Information shown
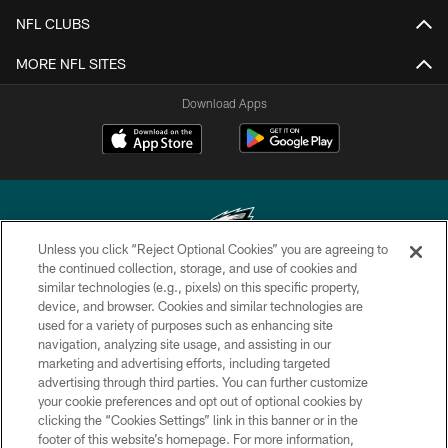
NFL CLUBS
MORE NFL SITES
Download Apps
Unless you click “Reject Optional Cookies” you are agreeing to
the continued collection, storage, and use of cookies and
similar technologies (e.g., pixels) on this specific property,
Copyright © 2026 Philadelphia Eagles. All rights reserved.
device, and browser. Cookies and similar technologies are
used for a variety of purposes such as enhancing site
PRIVACY POLICY
navigation, analyzing site usage, and assisting in our
ACCESSIBILITY
marketing and advertising efforts, including targeted
advertising through third parties. You can further customize
TERMS & CONDITIONS
your cookie preferences and opt out of optional cookies by
clicking the “Cookies Settings” link in this banner or in the
CONTACT US
footer of this website’s homepage. For more information,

What to work on
Set down the entire material verbatim, with each picture left out.

Result below
NFL CLUBS
MORE NFL SITES
Download Apps
Unless you click “Reject Optional Cookies” you are agreeing to
the continued collection, storage, and use of cookies and
similar technologies (e.g., pixels) on this specific property,
Copyright © 2026 Philadelphia Eagles. All rights reserved.
device, and browser. Cookies and similar technologies are
used for a variety of purposes such as enhancing site
PRIVACY POLICY
navigation, analyzing site usage, and assisting in our
ACCESSIBILITY
marketing and advertising efforts, including targeted
advertising through third parties. You can further customize
TERMS & CONDITIONS
your cookie preferences and opt out of optional cookies by
clicking the “Cookies Settings” link in this banner or in the
CONTACT US
footer of this website’s homepage. For more information,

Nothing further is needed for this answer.